= TR Emeritus =

Singaporean socio-political blog

TR Emeritus (TRE, formerly Temasek Review Emeritus) is a Singaporean socio-political blog and alternative media outlet. It has been recognised by various established outlets to be critical of the Government of Singapore and sympathetic towards the political opposition.

==Changes of name==
It was founded in 2004 as Wayang Party, and renamed Temasek Review in 2009, using an old name for Singapore. In late 2010, it was involved in a dispute with government-linked corporation Temasek Holdings over its name. Temasek Holdings argued that Temasek Review had been used as the name of the company's annual report since 2004 and that the Javanese word Temasek was "indisputably associated with Temasek [Holdings]" and that the website "was just trying to capitalise on the goodwill and reputation" linked to it. The website was renamed Temasek Review Emeritus on 25 May 2011. After a period offline, it was relaunched as TR Emeritus in December of that year. The shortened name was chosen to avoid trademark complications with Temasek Holdings.

==Closure and relaunch in 2011==
Facing restrictions in both income and contributors, and unable to upgrade hardware to cope with increasing demand, the site's editor Amanda Tan announced on 7 April 2011 that it would close in July. She acknowledged the existence of pressure from the Government, but said that its effects were minimal and there had been no direct official request to close. Ang Peng Hwa, professor of journalism at Nanyang Technological University, described the closure as "definitely a loss for the blogsphere and also for critical discourse in Singapore".

In late April 2011, Temasek Review complained that it had been hit with a distributed denial of service (DDOS) attack during the height of the 2011 general elections campaign coverage.
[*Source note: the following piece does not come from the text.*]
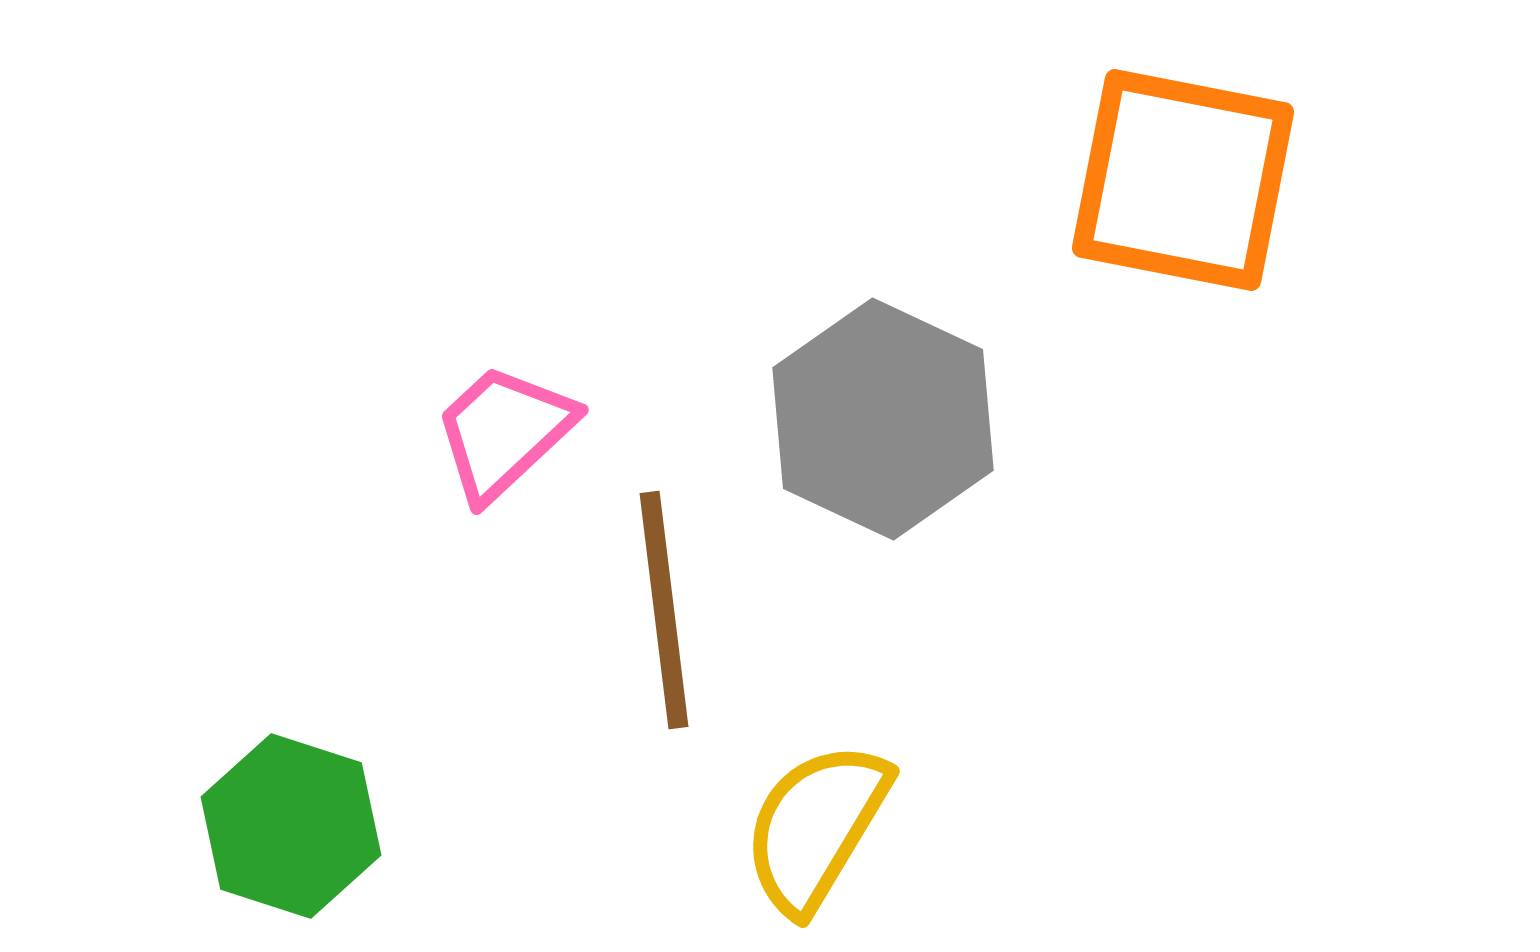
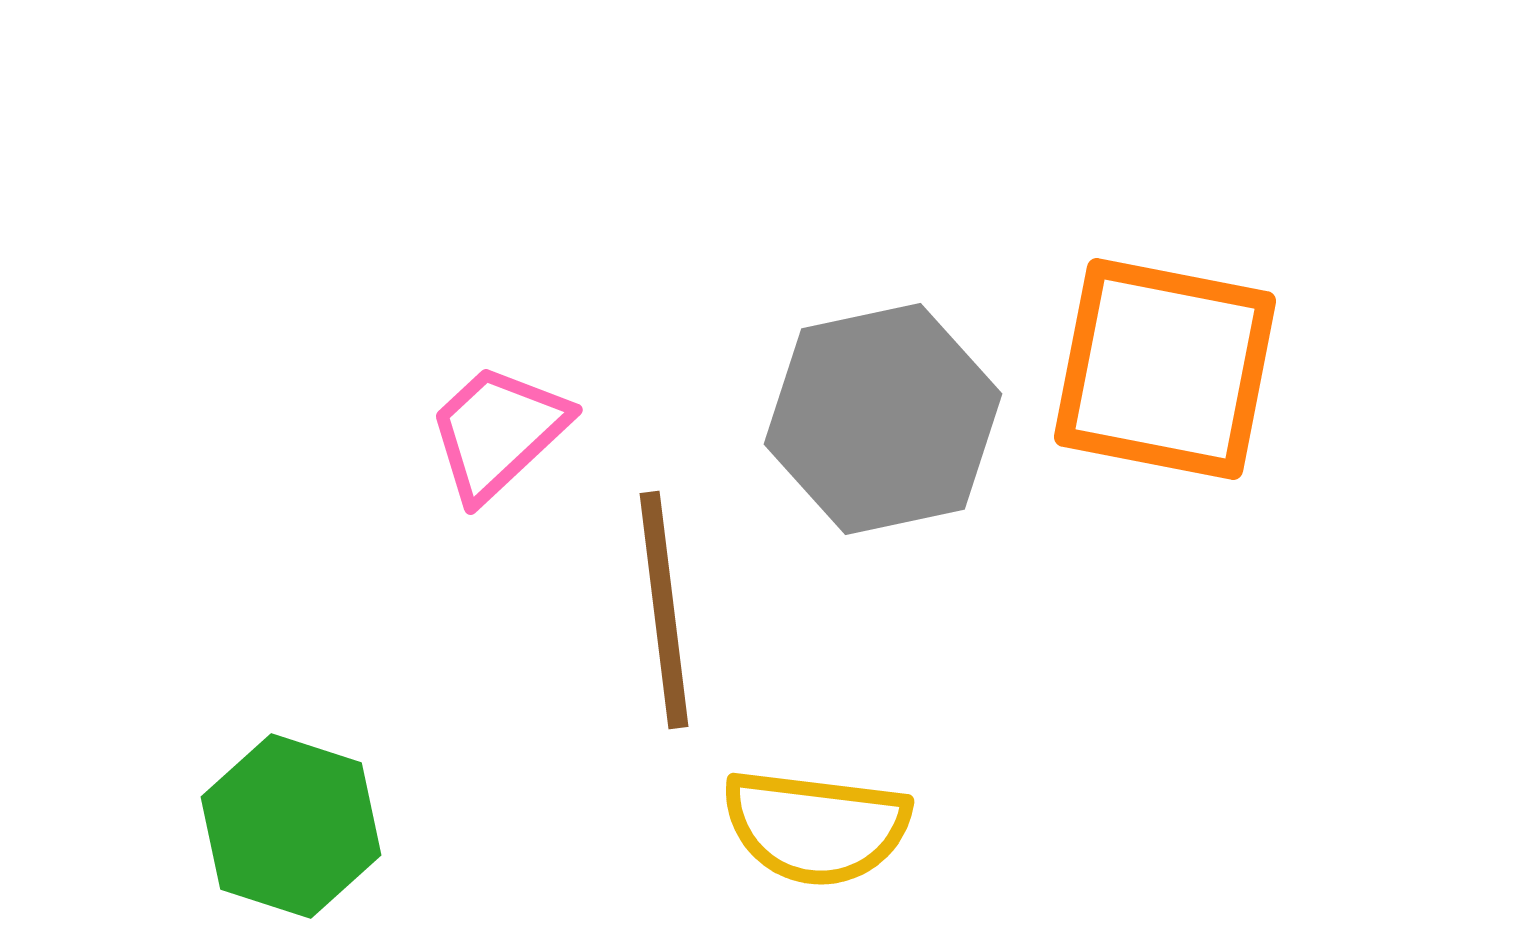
orange square: moved 18 px left, 189 px down
gray hexagon: rotated 23 degrees clockwise
pink trapezoid: moved 6 px left
yellow semicircle: rotated 114 degrees counterclockwise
Another online site, The Online Citizen, made a similar announcement. Temasek Review was recorded by Experian Hitwise as receiving a significant proportion of internet traffic from search engines during the campaign.

In August 2011, Tan announced that the website had gained additional financial support and that the team behind it intended to keep it running for at least five years. She also pledged "to improve and try to balance the articles on our site to cater to readers from all camps," aiming to be "by Singaporeans for Singaporeans".

Temasek Review Emeritus was taken offline without explanation on 5 September 2011.
It returned as TR Emeritus on 18 December 2011 with a new banner describing the site as TR Emeritus: The Voice of Singaporeans for Singapore.